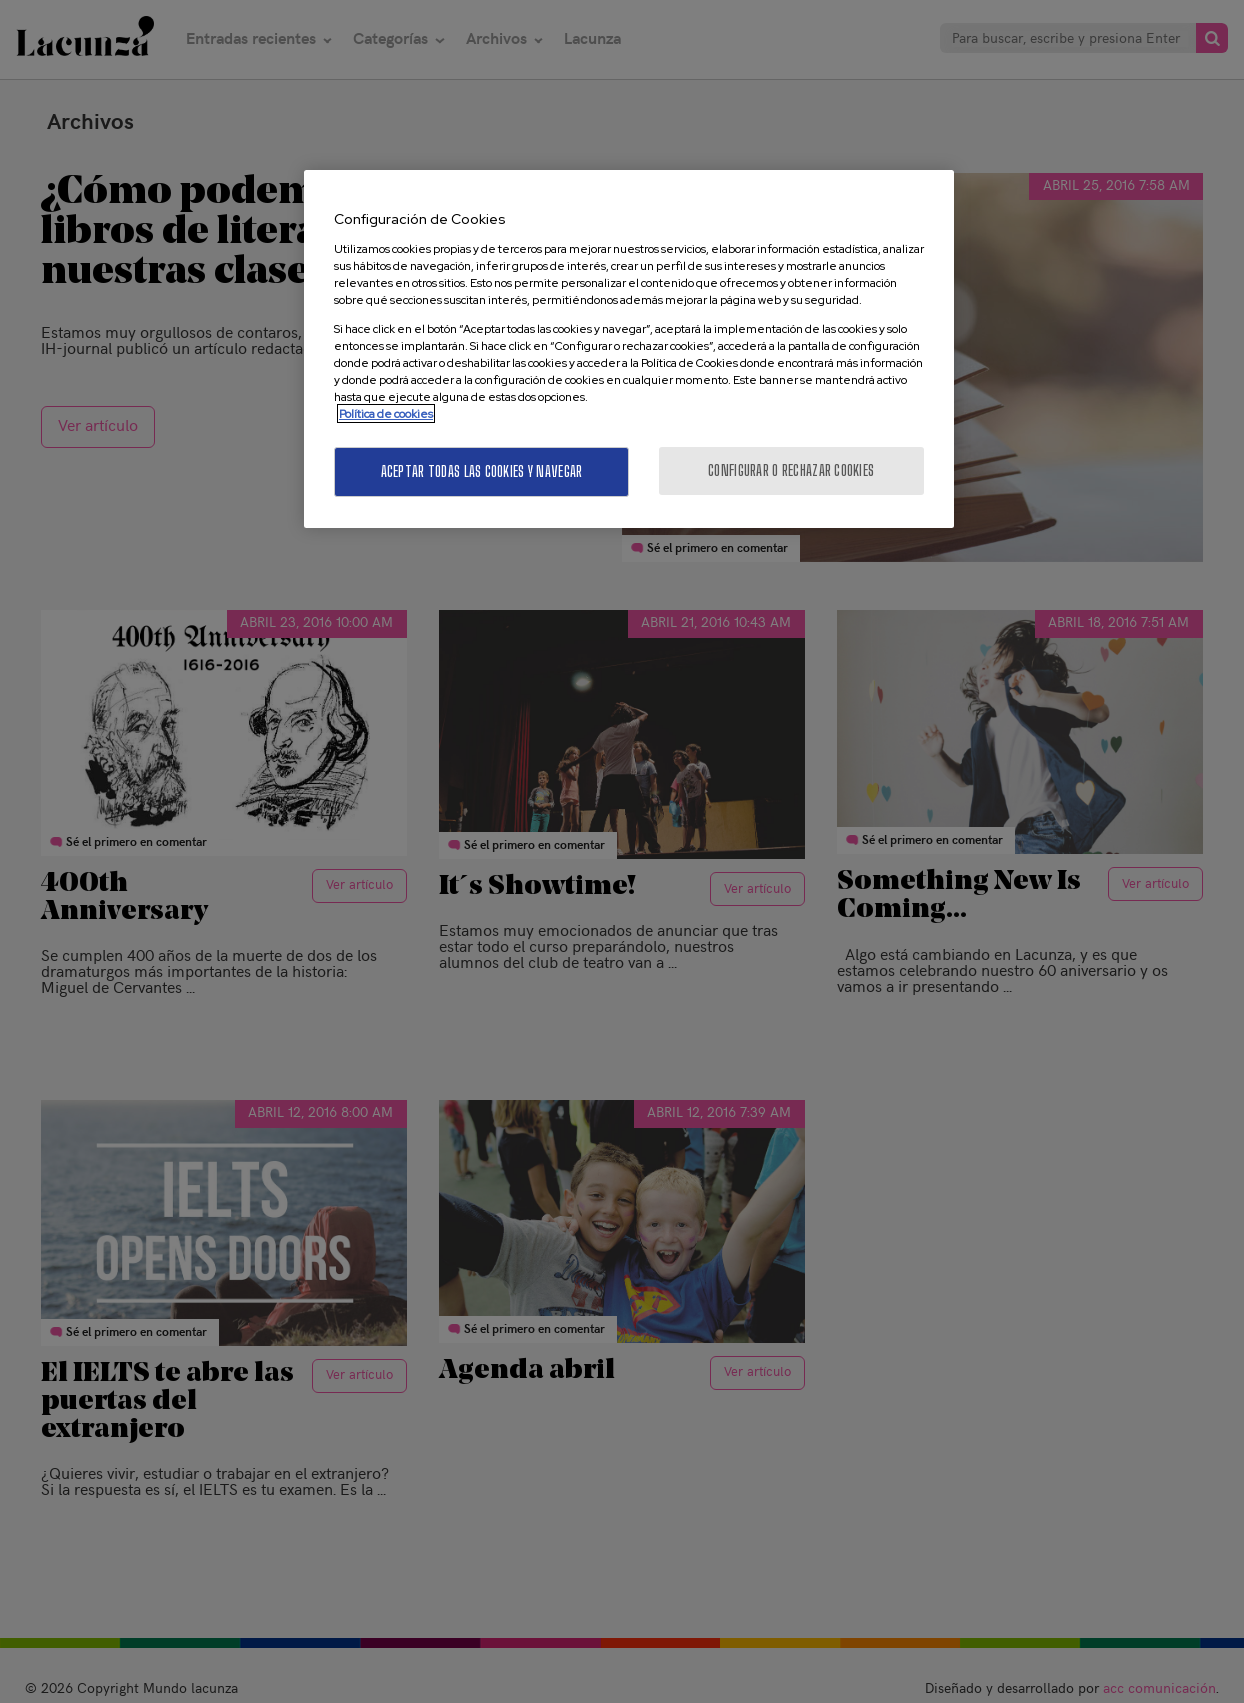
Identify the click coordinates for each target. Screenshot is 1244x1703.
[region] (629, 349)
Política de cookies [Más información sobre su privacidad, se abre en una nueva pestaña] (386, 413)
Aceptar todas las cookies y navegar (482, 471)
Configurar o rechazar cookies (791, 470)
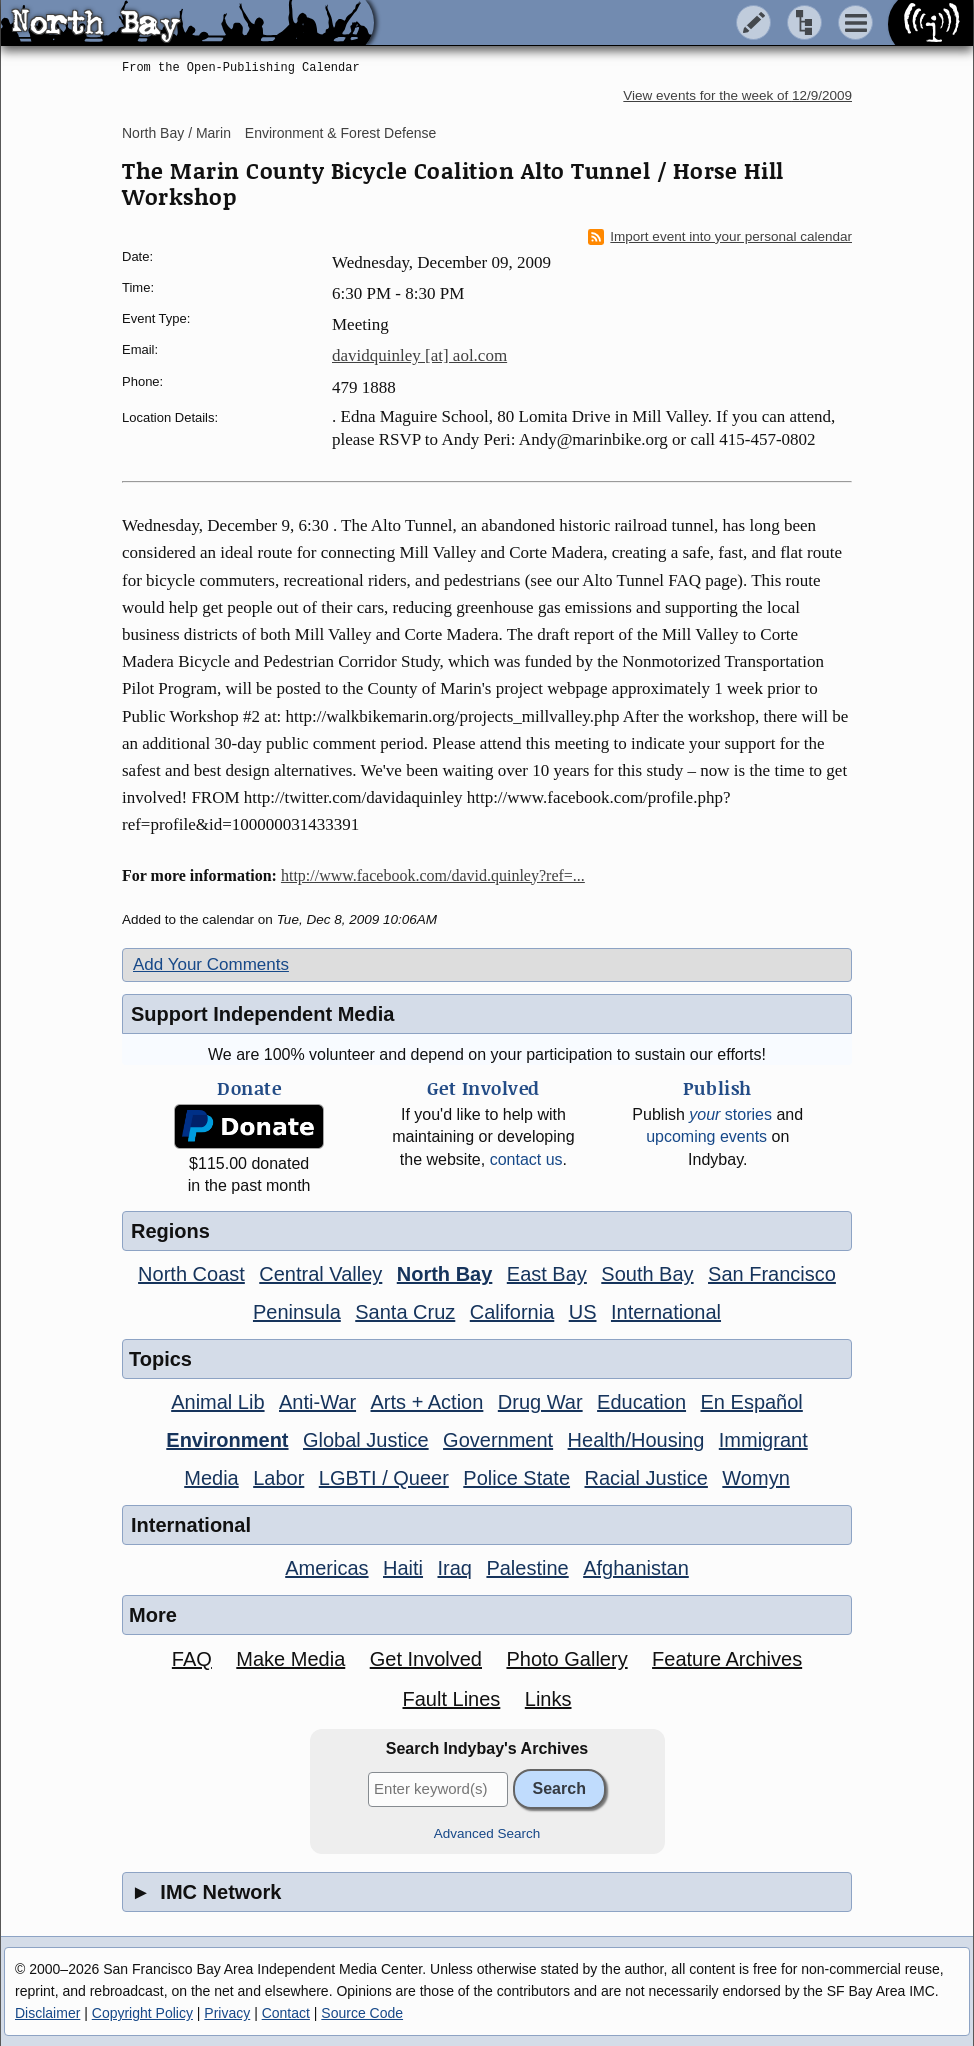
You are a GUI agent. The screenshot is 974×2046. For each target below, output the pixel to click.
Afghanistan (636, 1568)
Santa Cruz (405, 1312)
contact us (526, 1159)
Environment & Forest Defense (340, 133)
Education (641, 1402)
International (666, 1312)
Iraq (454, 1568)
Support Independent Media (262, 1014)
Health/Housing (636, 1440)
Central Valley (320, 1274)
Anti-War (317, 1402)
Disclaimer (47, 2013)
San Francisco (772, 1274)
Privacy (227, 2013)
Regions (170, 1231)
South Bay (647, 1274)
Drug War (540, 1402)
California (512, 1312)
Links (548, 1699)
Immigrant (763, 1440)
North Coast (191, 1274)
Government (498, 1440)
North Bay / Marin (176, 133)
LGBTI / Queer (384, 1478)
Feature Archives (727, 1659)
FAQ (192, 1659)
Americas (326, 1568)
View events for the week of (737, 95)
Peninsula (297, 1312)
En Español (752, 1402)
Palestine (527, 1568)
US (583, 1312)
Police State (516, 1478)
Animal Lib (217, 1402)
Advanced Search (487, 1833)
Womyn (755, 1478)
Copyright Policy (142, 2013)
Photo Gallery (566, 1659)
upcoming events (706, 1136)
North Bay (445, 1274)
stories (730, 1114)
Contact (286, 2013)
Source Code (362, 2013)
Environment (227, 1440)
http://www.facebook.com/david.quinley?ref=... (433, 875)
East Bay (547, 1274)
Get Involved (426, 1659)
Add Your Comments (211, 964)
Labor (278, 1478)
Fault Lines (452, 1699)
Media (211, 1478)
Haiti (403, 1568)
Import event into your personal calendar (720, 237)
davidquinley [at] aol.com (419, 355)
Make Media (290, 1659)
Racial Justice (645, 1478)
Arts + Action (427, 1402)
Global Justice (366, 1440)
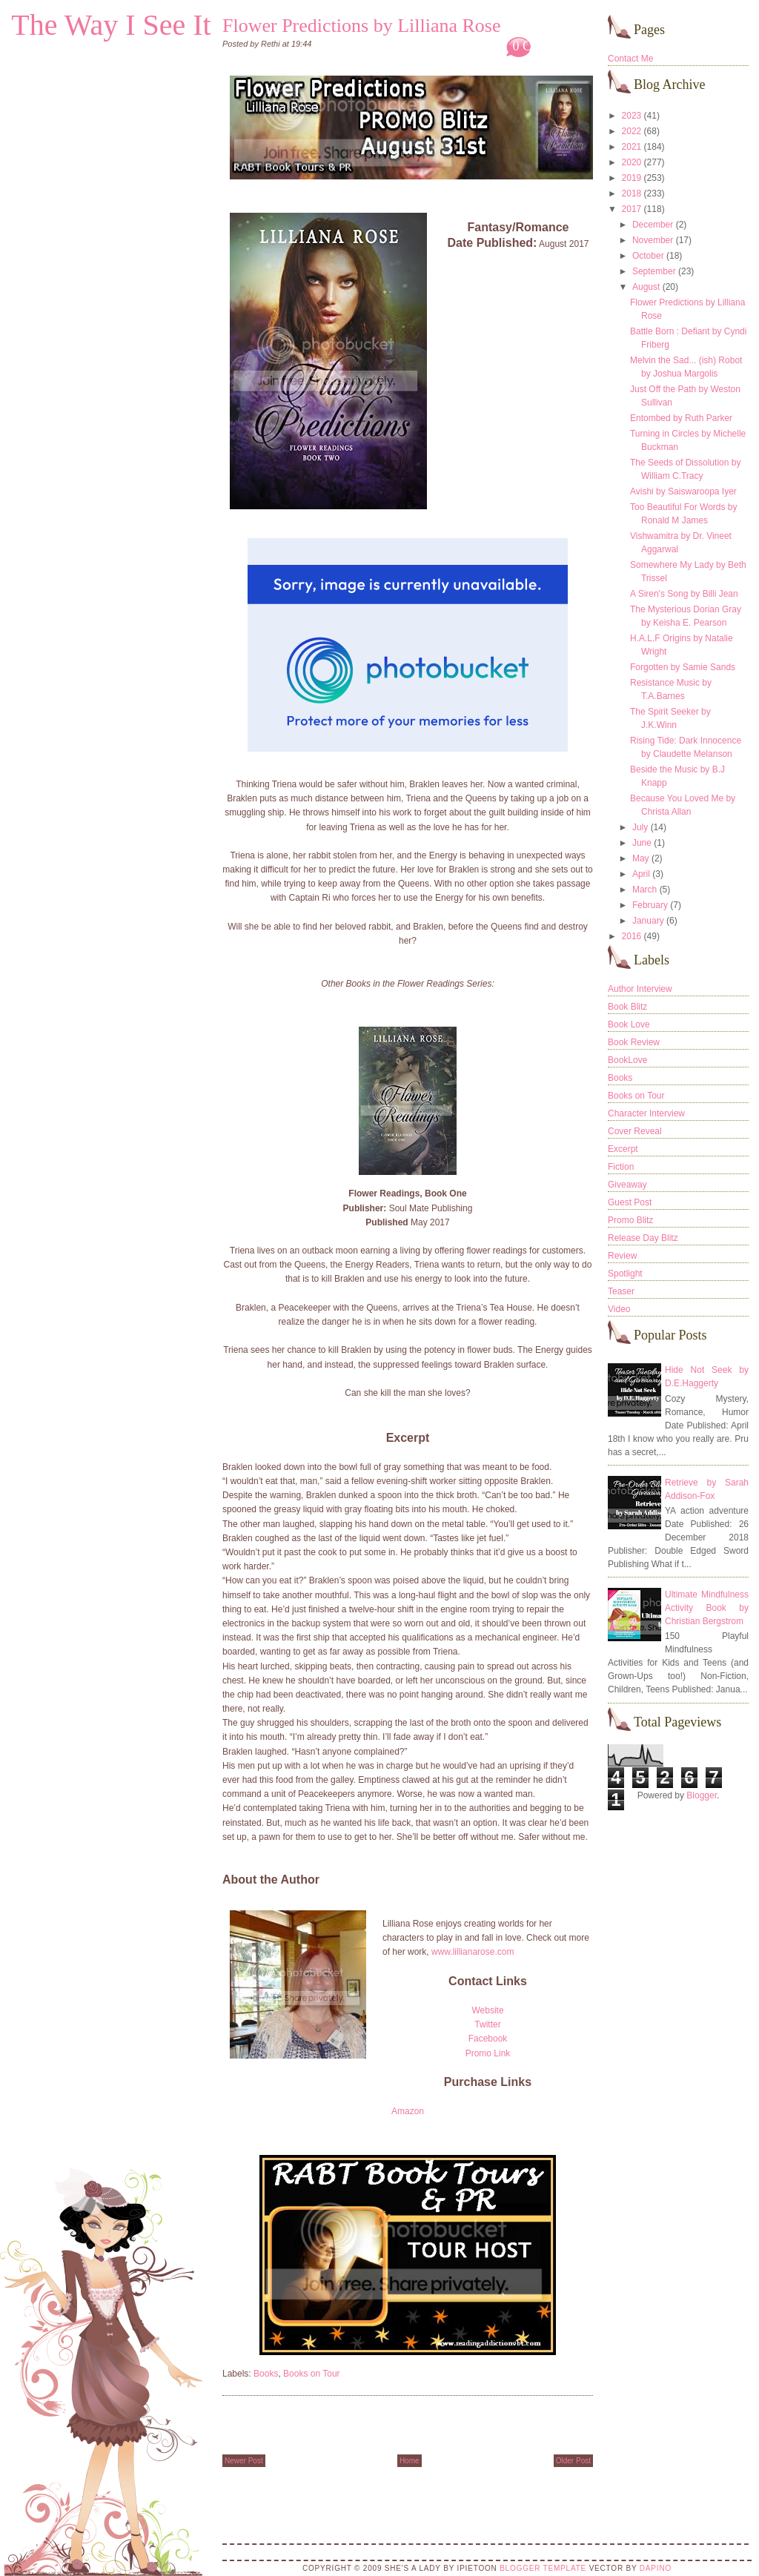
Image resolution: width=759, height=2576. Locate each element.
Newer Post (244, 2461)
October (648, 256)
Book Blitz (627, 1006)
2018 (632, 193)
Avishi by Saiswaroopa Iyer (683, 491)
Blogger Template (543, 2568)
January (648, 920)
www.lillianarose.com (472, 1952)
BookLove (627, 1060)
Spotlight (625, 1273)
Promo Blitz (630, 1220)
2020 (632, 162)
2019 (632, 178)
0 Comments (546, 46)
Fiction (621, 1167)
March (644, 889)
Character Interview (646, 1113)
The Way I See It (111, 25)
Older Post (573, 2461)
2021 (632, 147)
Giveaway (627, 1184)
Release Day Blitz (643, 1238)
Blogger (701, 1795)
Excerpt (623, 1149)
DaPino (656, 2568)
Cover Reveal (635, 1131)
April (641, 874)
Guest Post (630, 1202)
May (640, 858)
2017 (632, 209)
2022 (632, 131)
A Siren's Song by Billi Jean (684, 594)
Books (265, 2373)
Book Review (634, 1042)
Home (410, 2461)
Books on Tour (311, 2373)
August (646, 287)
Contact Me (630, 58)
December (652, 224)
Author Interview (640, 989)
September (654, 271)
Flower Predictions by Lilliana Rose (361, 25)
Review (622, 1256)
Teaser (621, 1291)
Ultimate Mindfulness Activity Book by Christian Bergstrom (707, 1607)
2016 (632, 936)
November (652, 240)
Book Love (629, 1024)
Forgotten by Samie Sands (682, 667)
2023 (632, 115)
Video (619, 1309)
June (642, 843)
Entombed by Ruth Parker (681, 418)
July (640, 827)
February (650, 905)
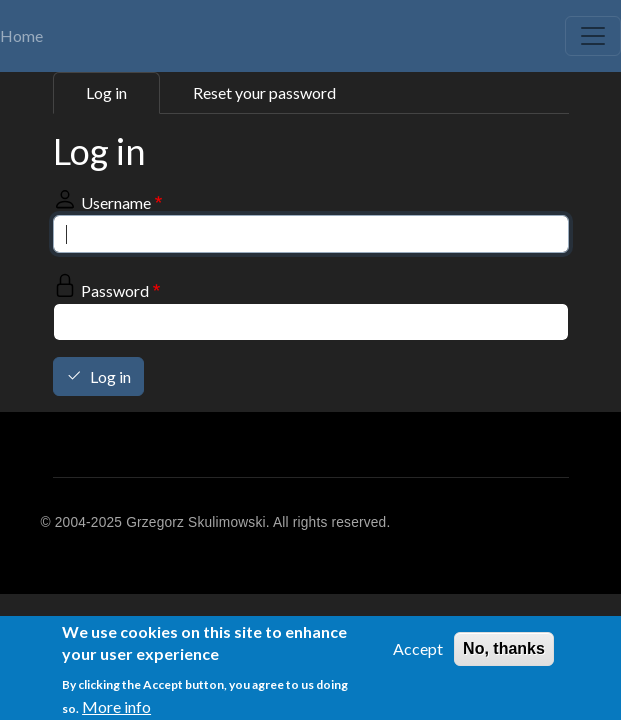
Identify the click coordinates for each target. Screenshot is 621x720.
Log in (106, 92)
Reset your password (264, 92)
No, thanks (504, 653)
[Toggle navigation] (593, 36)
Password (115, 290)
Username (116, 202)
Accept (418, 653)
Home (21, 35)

- [Aim of the task] Copy all the material above exactly, but skip each image.

- [Response]
Identify the click coordinates for each target. Screenshot is 1244x1703.
[region] (629, 349)
Política de cookies [Más información sobre su privacidad, se abre en una nueva pestaña] (386, 413)
Aceptar todas las cookies y navegar (482, 471)
Configurar o rechazar cookies (791, 470)
You are a GUI agent. The screenshot is 974×2046. For each target below, output the pixel to click.
Afghanistan (636, 1568)
Santa Cruz (405, 1312)
contact us (526, 1159)
Environment & Forest Defense (340, 133)
Education (641, 1402)
International (666, 1312)
Iraq (454, 1568)
Support Independent Media (262, 1014)
Health/Housing (636, 1440)
Central Valley (320, 1274)
Anti-War (317, 1402)
Disclaimer (47, 2013)
San Francisco (772, 1274)
Privacy (227, 2013)
Regions (170, 1231)
South Bay (647, 1274)
Drug War (540, 1402)
California (512, 1312)
Links (548, 1699)
Immigrant (763, 1440)
North Coast (191, 1274)
Government (498, 1440)
North Bay / Marin (176, 133)
LGBTI / Queer (384, 1478)
Feature Archives (727, 1659)
FAQ (192, 1659)
Americas (326, 1568)
View events for the week of (737, 95)
Peninsula (297, 1312)
En Español (752, 1402)
Palestine (527, 1568)
US (583, 1312)
Police State (516, 1478)
Animal Lib (217, 1402)
Advanced Search (487, 1833)
Womyn (755, 1478)
Copyright Policy (142, 2013)
Photo Gallery (566, 1659)
upcoming events (706, 1136)
North Bay (445, 1274)
stories (730, 1114)
Contact (286, 2013)
Source Code (362, 2013)
Environment (227, 1440)
http://www.facebook.com/david.quinley?ref=... (433, 875)
East Bay (547, 1274)
Get Involved (426, 1659)
Add Your Comments (211, 964)
Labor (278, 1478)
Fault Lines (452, 1699)
Media (211, 1478)
Haiti (403, 1568)
Import event into your personal calendar (720, 237)
davidquinley [at] aol.com (419, 355)
Make Media (290, 1659)
Racial Justice (645, 1478)
Arts + Action (427, 1402)
Global Justice (366, 1440)
Image resolution: width=759, height=2576. Locate each element.
Newer Post (244, 2461)
October (648, 256)
Book Blitz (627, 1006)
2018 (632, 193)
Avishi by Saiswaroopa Iyer (683, 491)
Blogger Template (543, 2568)
January (648, 920)
www.lillianarose.com (472, 1952)
BookLove (627, 1060)
Spotlight (625, 1273)
Promo Blitz (630, 1220)
2020 (632, 162)
2019 (632, 178)
0 Comments (546, 46)
Fiction (621, 1167)
March (644, 889)
Character Interview (646, 1113)
The Way I See It (111, 25)
Older Post (573, 2461)
2021 (632, 147)
Giveaway (627, 1184)
Release Day Blitz (643, 1238)
Blogger (701, 1795)
Excerpt (623, 1149)
DaPino (656, 2568)
Cover Reveal (635, 1131)
April (641, 874)
Guest Post (630, 1202)
May (640, 858)
2017 (632, 209)
2022 (632, 131)
A Siren's Song by Billi Jean (684, 594)
Books (265, 2373)
Book Review (634, 1042)
Home (410, 2461)
Books on Tour (311, 2373)
August (646, 287)
Contact Me (630, 58)
December (652, 224)
Author Interview (640, 989)
September (654, 271)
Flower Predictions by Lilliana Rose (361, 25)
Review (622, 1256)
Teaser (621, 1291)
Ultimate Mindfulness Activity Book by Christian Bergstrom (707, 1607)
2016 (632, 936)
November (652, 240)
Book Love (629, 1024)
Forgotten by Samie Sands (682, 667)
2023 (632, 115)
Video (619, 1309)
June (642, 843)
Entombed by Ruth Parker (681, 418)
July (640, 827)
February (650, 905)
Identify the click coordinates for each target. Screenshot is 621x720.
Log in (106, 92)
Reset your password (264, 92)
No, thanks (504, 653)
[Toggle navigation] (593, 36)
Password (115, 290)
Username (116, 202)
Accept (418, 653)
Home (21, 35)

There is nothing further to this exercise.